* **What this task involves**
Your task is to return all of the records exactly, minus any images.

* **Input records**
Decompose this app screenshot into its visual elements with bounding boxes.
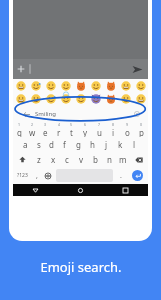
button[interactable]: m bbox=[116, 152, 130, 167]
button[interactable]: d bbox=[45, 137, 58, 152]
button[interactable]: Clear search bbox=[131, 108, 143, 120]
button[interactable]: j bbox=[99, 137, 113, 152]
button[interactable]: f bbox=[58, 137, 71, 152]
button[interactable]: 4 bbox=[52, 122, 65, 137]
staticText: Emoji search. bbox=[40, 258, 122, 276]
button[interactable]: Emoji bbox=[28, 93, 43, 104]
staticText: e bbox=[43, 127, 48, 137]
button[interactable]: . bbox=[115, 169, 127, 182]
staticText: y bbox=[83, 127, 88, 137]
staticText: 8 bbox=[112, 122, 115, 127]
button[interactable]: l bbox=[127, 137, 141, 152]
staticText: l bbox=[133, 139, 136, 150]
button[interactable]: Change keyboard language bbox=[42, 169, 54, 182]
button[interactable]: x bbox=[46, 152, 60, 167]
button[interactable]: Emoji bbox=[58, 80, 73, 91]
button[interactable]: Emoji bbox=[28, 80, 43, 91]
button[interactable]: Back bbox=[13, 106, 148, 122]
staticText: b bbox=[93, 154, 98, 165]
staticText: t bbox=[70, 127, 73, 137]
button[interactable]: k bbox=[113, 137, 127, 152]
button[interactable]: Emoji bbox=[118, 93, 133, 104]
button[interactable]: Recent apps bbox=[103, 184, 148, 196]
staticText: 4 bbox=[58, 122, 61, 127]
staticText: 3 bbox=[44, 122, 47, 127]
button[interactable]: Emoji bbox=[43, 93, 58, 104]
staticText: , bbox=[36, 171, 38, 181]
button[interactable]: ?123 bbox=[13, 169, 31, 182]
staticText: k bbox=[118, 139, 123, 150]
staticText: Smiling bbox=[35, 110, 56, 118]
button[interactable]: Emoji bbox=[133, 93, 148, 104]
button[interactable]: Back bbox=[13, 184, 58, 196]
button[interactable]: Emoji bbox=[43, 80, 58, 91]
staticText: m bbox=[119, 154, 127, 165]
staticText: 6 bbox=[84, 122, 87, 127]
button[interactable]: Emoji bbox=[73, 93, 88, 104]
staticText: ?123 bbox=[17, 172, 28, 179]
staticText: w bbox=[29, 127, 36, 137]
button[interactable]: 8 bbox=[106, 122, 120, 137]
staticText: f bbox=[63, 139, 66, 150]
button[interactable]: s bbox=[32, 137, 45, 152]
staticText: v bbox=[79, 154, 84, 165]
button[interactable]: Send bbox=[126, 59, 148, 79]
button[interactable]: g bbox=[71, 137, 85, 152]
button[interactable]: 5 bbox=[65, 122, 78, 137]
button[interactable]: Add attachment bbox=[13, 59, 29, 79]
button[interactable]: Enter bbox=[132, 170, 143, 181]
button[interactable] bbox=[29, 59, 126, 79]
button[interactable]: b bbox=[88, 152, 102, 167]
staticText: 0 bbox=[140, 122, 143, 127]
button[interactable]: 7 bbox=[92, 122, 106, 137]
staticText: g bbox=[76, 139, 81, 150]
staticText: 9 bbox=[126, 122, 129, 127]
staticText: n bbox=[107, 154, 112, 165]
button[interactable]: z bbox=[32, 152, 46, 167]
staticText: 7 bbox=[98, 122, 101, 127]
button[interactable]: 3 bbox=[39, 122, 52, 137]
staticText: z bbox=[37, 154, 41, 165]
staticText: o bbox=[125, 127, 130, 137]
button[interactable]: Emoji bbox=[58, 93, 73, 104]
button[interactable]: Shift bbox=[13, 152, 32, 167]
button[interactable]: Emoji bbox=[103, 93, 118, 104]
button[interactable]: Emoji bbox=[103, 80, 118, 91]
staticText: c bbox=[65, 154, 69, 165]
button[interactable]: , bbox=[31, 169, 42, 182]
button[interactable]: Emoji bbox=[73, 80, 88, 91]
button[interactable]: Emoji bbox=[13, 80, 28, 91]
staticText: u bbox=[97, 127, 102, 137]
button[interactable]: Home bbox=[58, 184, 103, 196]
button[interactable]: Back bbox=[21, 109, 31, 119]
staticText: h bbox=[90, 139, 95, 150]
staticText: 1 bbox=[18, 122, 21, 127]
button[interactable]: v bbox=[74, 152, 88, 167]
staticText: r bbox=[57, 127, 61, 137]
button[interactable]: 6 bbox=[78, 122, 92, 137]
button[interactable]: 2 bbox=[26, 122, 39, 137]
staticText: j bbox=[105, 139, 108, 150]
staticText: . bbox=[120, 171, 122, 181]
staticText: a bbox=[23, 139, 28, 150]
button[interactable]: c bbox=[60, 152, 74, 167]
staticText: 5 bbox=[70, 122, 73, 127]
button[interactable]: Backspace bbox=[130, 152, 148, 167]
staticText: d bbox=[49, 139, 54, 150]
staticText: s bbox=[37, 139, 41, 150]
staticText: q bbox=[17, 127, 22, 137]
button[interactable]: Emoji bbox=[133, 80, 148, 91]
button[interactable]: a bbox=[19, 137, 32, 152]
staticText: i bbox=[112, 127, 115, 137]
button[interactable]: Emoji bbox=[88, 80, 103, 91]
staticText: p bbox=[139, 127, 144, 137]
button[interactable]: Emoji bbox=[13, 93, 28, 104]
button[interactable]: 0 bbox=[134, 122, 148, 137]
button[interactable]: n bbox=[102, 152, 116, 167]
button[interactable]: h bbox=[85, 137, 99, 152]
button[interactable]: 1 bbox=[13, 122, 26, 137]
button[interactable]: 9 bbox=[120, 122, 134, 137]
button[interactable]: Emoji bbox=[118, 80, 133, 91]
button[interactable]: Emoji bbox=[88, 93, 103, 104]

* **Solution for this task**
Decompose this app screenshot into its visual elements with bounding boxes.
button[interactable]: m bbox=[116, 152, 130, 167]
button[interactable]: d bbox=[45, 137, 58, 152]
button[interactable]: Clear search bbox=[131, 108, 143, 120]
button[interactable]: j bbox=[99, 137, 113, 152]
button[interactable]: f bbox=[58, 137, 71, 152]
button[interactable]: 4 bbox=[52, 122, 65, 137]
staticText: Emoji search. bbox=[40, 258, 122, 276]
button[interactable]: Emoji bbox=[28, 93, 43, 104]
staticText: e bbox=[43, 127, 48, 137]
button[interactable]: . bbox=[115, 169, 127, 182]
staticText: y bbox=[83, 127, 88, 137]
staticText: 8 bbox=[112, 122, 115, 127]
button[interactable]: l bbox=[127, 137, 141, 152]
staticText: l bbox=[133, 139, 136, 150]
button[interactable]: Change keyboard language bbox=[42, 169, 54, 182]
button[interactable]: x bbox=[46, 152, 60, 167]
button[interactable]: Emoji bbox=[58, 80, 73, 91]
button[interactable]: Emoji bbox=[28, 80, 43, 91]
button[interactable]: Back bbox=[13, 106, 148, 122]
staticText: b bbox=[93, 154, 98, 165]
staticText: t bbox=[70, 127, 73, 137]
button[interactable]: k bbox=[113, 137, 127, 152]
button[interactable]: Emoji bbox=[118, 93, 133, 104]
button[interactable]: Recent apps bbox=[103, 184, 148, 196]
staticText: 4 bbox=[58, 122, 61, 127]
staticText: 3 bbox=[44, 122, 47, 127]
button[interactable]: Emoji bbox=[43, 93, 58, 104]
staticText: , bbox=[36, 171, 38, 181]
button[interactable]: ?123 bbox=[13, 169, 31, 182]
staticText: k bbox=[118, 139, 123, 150]
staticText: Smiling bbox=[35, 110, 56, 118]
button[interactable]: Emoji bbox=[133, 93, 148, 104]
button[interactable]: Back bbox=[13, 184, 58, 196]
button[interactable]: Emoji bbox=[43, 80, 58, 91]
staticText: m bbox=[119, 154, 127, 165]
staticText: 6 bbox=[84, 122, 87, 127]
button[interactable]: Emoji bbox=[73, 93, 88, 104]
staticText: ?123 bbox=[17, 172, 28, 179]
staticText: w bbox=[29, 127, 36, 137]
button[interactable]: 8 bbox=[106, 122, 120, 137]
staticText: f bbox=[63, 139, 66, 150]
button[interactable]: s bbox=[32, 137, 45, 152]
staticText: v bbox=[79, 154, 84, 165]
button[interactable]: Send bbox=[126, 59, 148, 79]
button[interactable]: g bbox=[71, 137, 85, 152]
button[interactable]: 5 bbox=[65, 122, 78, 137]
button[interactable]: Add attachment bbox=[13, 59, 29, 79]
button[interactable]: Enter bbox=[132, 170, 143, 181]
button[interactable] bbox=[29, 59, 126, 79]
button[interactable]: b bbox=[88, 152, 102, 167]
staticText: 0 bbox=[140, 122, 143, 127]
button[interactable]: 7 bbox=[92, 122, 106, 137]
staticText: g bbox=[76, 139, 81, 150]
staticText: 9 bbox=[126, 122, 129, 127]
staticText: n bbox=[107, 154, 112, 165]
button[interactable]: z bbox=[32, 152, 46, 167]
staticText: 7 bbox=[98, 122, 101, 127]
button[interactable]: 3 bbox=[39, 122, 52, 137]
staticText: z bbox=[37, 154, 41, 165]
staticText: o bbox=[125, 127, 130, 137]
button[interactable]: Emoji bbox=[58, 93, 73, 104]
button[interactable]: Shift bbox=[13, 152, 32, 167]
button[interactable]: Emoji bbox=[103, 93, 118, 104]
button[interactable]: Emoji bbox=[103, 80, 118, 91]
staticText: c bbox=[65, 154, 69, 165]
button[interactable]: , bbox=[31, 169, 42, 182]
button[interactable]: Emoji bbox=[73, 80, 88, 91]
button[interactable]: Emoji bbox=[13, 80, 28, 91]
staticText: u bbox=[97, 127, 102, 137]
button[interactable]: Home bbox=[58, 184, 103, 196]
button[interactable]: Back bbox=[21, 109, 31, 119]
staticText: h bbox=[90, 139, 95, 150]
staticText: 1 bbox=[18, 122, 21, 127]
button[interactable]: v bbox=[74, 152, 88, 167]
staticText: r bbox=[57, 127, 61, 137]
button[interactable]: 6 bbox=[78, 122, 92, 137]
button[interactable]: 2 bbox=[26, 122, 39, 137]
staticText: j bbox=[105, 139, 108, 150]
staticText: . bbox=[120, 171, 122, 181]
staticText: a bbox=[23, 139, 28, 150]
button[interactable]: c bbox=[60, 152, 74, 167]
staticText: 5 bbox=[70, 122, 73, 127]
button[interactable]: Backspace bbox=[130, 152, 148, 167]
staticText: d bbox=[49, 139, 54, 150]
staticText: s bbox=[37, 139, 41, 150]
staticText: q bbox=[17, 127, 22, 137]
button[interactable]: Emoji bbox=[133, 80, 148, 91]
button[interactable]: a bbox=[19, 137, 32, 152]
staticText: i bbox=[112, 127, 115, 137]
button[interactable]: Emoji bbox=[88, 80, 103, 91]
staticText: p bbox=[139, 127, 144, 137]
button[interactable]: Emoji bbox=[13, 93, 28, 104]
button[interactable]: 0 bbox=[134, 122, 148, 137]
button[interactable]: n bbox=[102, 152, 116, 167]
button[interactable]: h bbox=[85, 137, 99, 152]
button[interactable]: 1 bbox=[13, 122, 26, 137]
button[interactable]: 9 bbox=[120, 122, 134, 137]
button[interactable]: Emoji bbox=[118, 80, 133, 91]
button[interactable]: Emoji bbox=[88, 93, 103, 104]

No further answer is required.